Framework: Ultralytics YOLOv11n
Hardware: A100 GPU in Google Colab
Epochs: 50
Batch Size: 64
Image Size: 640x640
Patience: 50
Training Time ~36.5 minutes (2,189.69 seconds)
Preprocessing: Augmentations applied at training time (see Data Augmentation section)

Evaluation Results

Comprehensive Metrics

All files outputted from the 'runs\detect\train' folder are provided in the file section. The model was evaluated on a held-out test set of 1,928 images containing 9,825 instances across all 17 classes.

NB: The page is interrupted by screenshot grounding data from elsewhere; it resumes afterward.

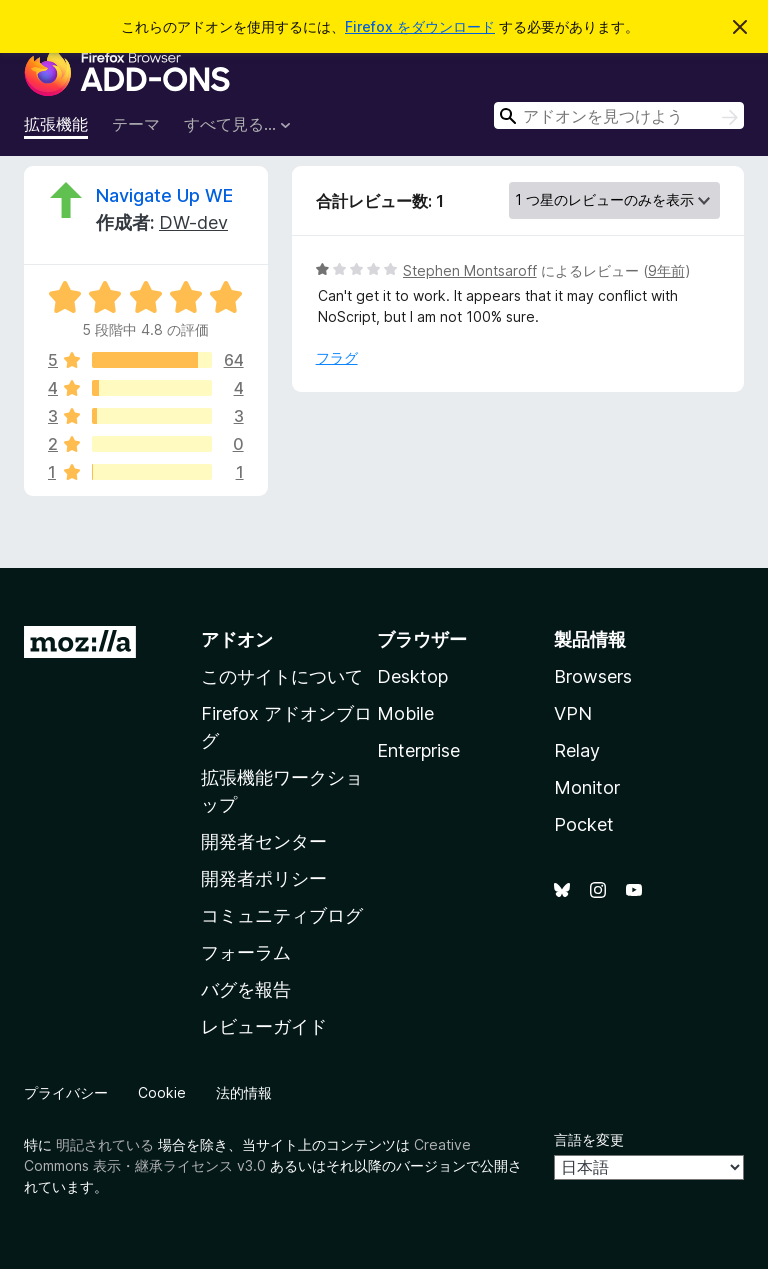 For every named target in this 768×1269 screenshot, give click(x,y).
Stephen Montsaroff (470, 270)
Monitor (587, 787)
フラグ (337, 357)
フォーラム (246, 952)
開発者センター (264, 841)
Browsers (593, 676)
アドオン (237, 639)
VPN (573, 713)
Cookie (162, 1092)
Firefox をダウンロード (420, 26)
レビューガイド (264, 1026)
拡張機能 (56, 124)
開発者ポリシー (264, 878)
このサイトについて (282, 676)
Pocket (584, 824)
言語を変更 (589, 1139)
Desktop (412, 676)
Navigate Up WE (164, 195)
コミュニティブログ (282, 915)
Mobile (405, 713)
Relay (577, 750)
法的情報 (244, 1092)
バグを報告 (246, 989)
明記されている (105, 1144)
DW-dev (193, 222)
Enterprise (418, 750)
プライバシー (66, 1092)
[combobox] (619, 115)
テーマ (136, 124)
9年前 (666, 270) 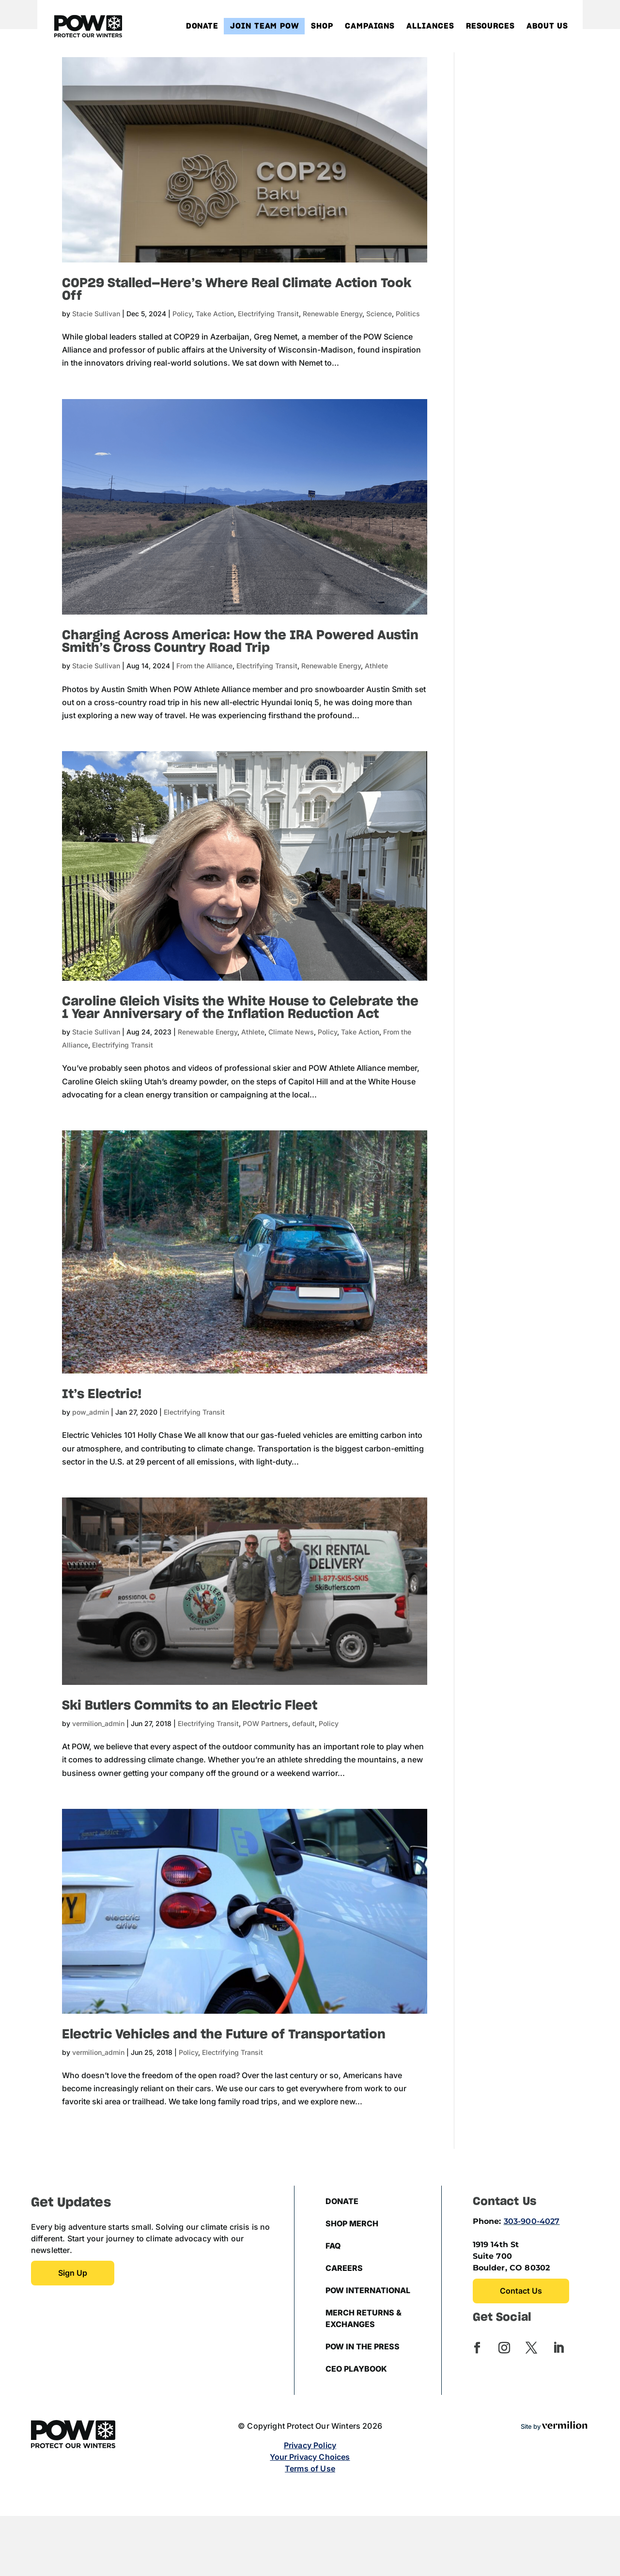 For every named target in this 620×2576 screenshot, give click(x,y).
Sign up (72, 2273)
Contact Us (521, 2291)
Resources (490, 26)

The model demonstrates strong performance across all metrics, achieving near-perfect precision and recall with a mAP50 of 0.992.

Metric	Value
Precision	0.989
Recall	0.985
mAP50	0.992
mAP50-95	0.862

Per-Class Breakdown

Class	Test Images	Instances	Precision	Recall	mAP50	mAP50-95
all	1,928	9,825	0.989	0.985	0.992	0.862
alcohol	252	503	0.996	0.986	0.995	0.864
candy	257	502	0.988	0.980	0.990	0.815
canned_food	252	545	0.982	0.996	0.990	0.877
chocolate	360	700	0.982	0.984	0.993	0.833
dessert	389	819	0.995	0.991	0.995	0.881
dried_food	244	415	0.982	0.993	0.995	0.877
dried_fruit	263	516	0.986	0.986	0.995	0.887
drink	360	796	0.982	0.990	0.994	0.871
gum	183	360	0.989	0.979	0.991	0.812
instant_drink	271	554	0.984	0.982	0.994	0.886
instant_noodles	302	614	0.989	0.997	0.995	0.888
milk	256	491	0.996	0.990	0.994	0.859
personal_hygiene	255	506	0.990	0.982	0.994	0.854
puffed_food	324	654	0.996	1.000	0.995	0.907
seasoner	302	572	0.986	0.965	0.993	0.849
stationery	162	300	0.986	0.957	0.972	0.785
tissue	482	978	0.999	0.994	0.995	0.909

Visual Examples of Classes

blah blah do this later

Key Visualizations

Confusion Matrix

F1 Confidence Curve

Training & Validation Loss Curves

Performance Analysis

The model performs consistently well across all 17 classes on the validation dataset, with the lowest mAP50 being stationery at 0.972. The strongest performing classes were tissue and puffed_food (mAP50-95: 0.909, 0.907), likely due to their distinct packaging shapes and high training sample counts. The weakest performing class was stationery (mAP50: 0.972, mAP50-95: 0.785), which is also the smallest class at 1,466 training images, suggesting performance is partially limited by sample size.

Limitations and Biases

When tested on the external D2S Dataset (wild images), performance dropped significantly. The model missed entire objects, produced low-confidence detections, and misclassified items. For example, it labeled a water bottle as instant_noodles. This suggests the model may have overfit to the specific visual patterns of the training data, or alternatively reflects a domain gap between Asian grocery packaging (training data) and the European products in D2S. Both explanations are plausible and further testing on diverse datasets would be needed to distinguish between them.